**Assignment:** Copy out again, unchanged, the listing below from the line that has "De la Guerra Civil a la Segunda Guerra" through the line that has "15 de noviembre 2020, 09:00 GMT".

**Listed entries:**

********************

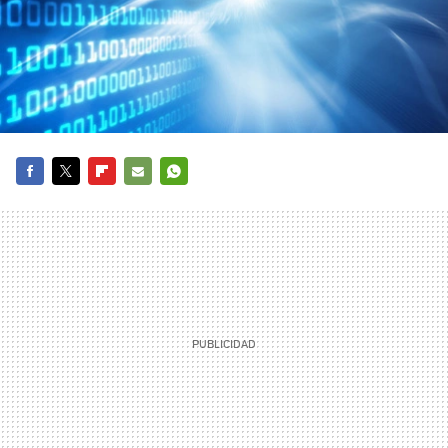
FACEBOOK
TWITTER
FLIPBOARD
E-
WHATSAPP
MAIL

********************

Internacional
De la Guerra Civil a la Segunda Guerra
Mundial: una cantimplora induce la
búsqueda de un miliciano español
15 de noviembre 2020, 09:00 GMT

********************

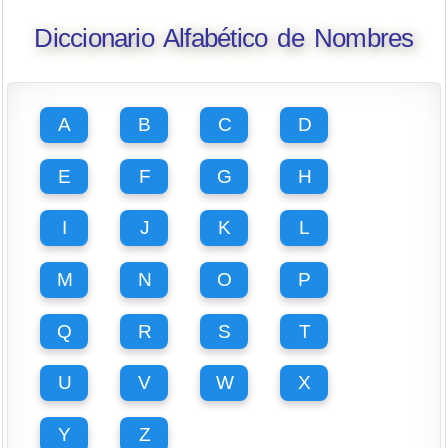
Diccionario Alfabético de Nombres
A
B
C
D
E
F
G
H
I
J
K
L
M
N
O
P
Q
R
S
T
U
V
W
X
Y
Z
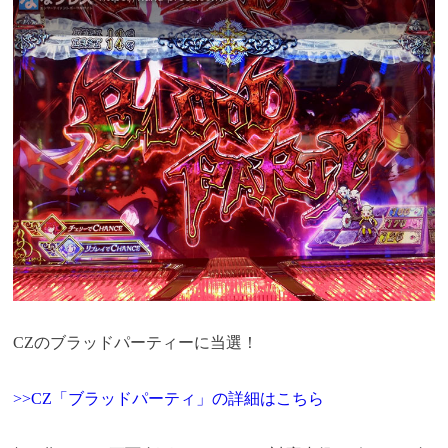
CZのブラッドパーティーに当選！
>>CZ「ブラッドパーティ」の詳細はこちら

********************

**Exercise result:**
De la Guerra Civil a la Segunda Guerra
Mundial: una cantimplora induce la
búsqueda de un miliciano español
15 de noviembre 2020, 09:00 GMT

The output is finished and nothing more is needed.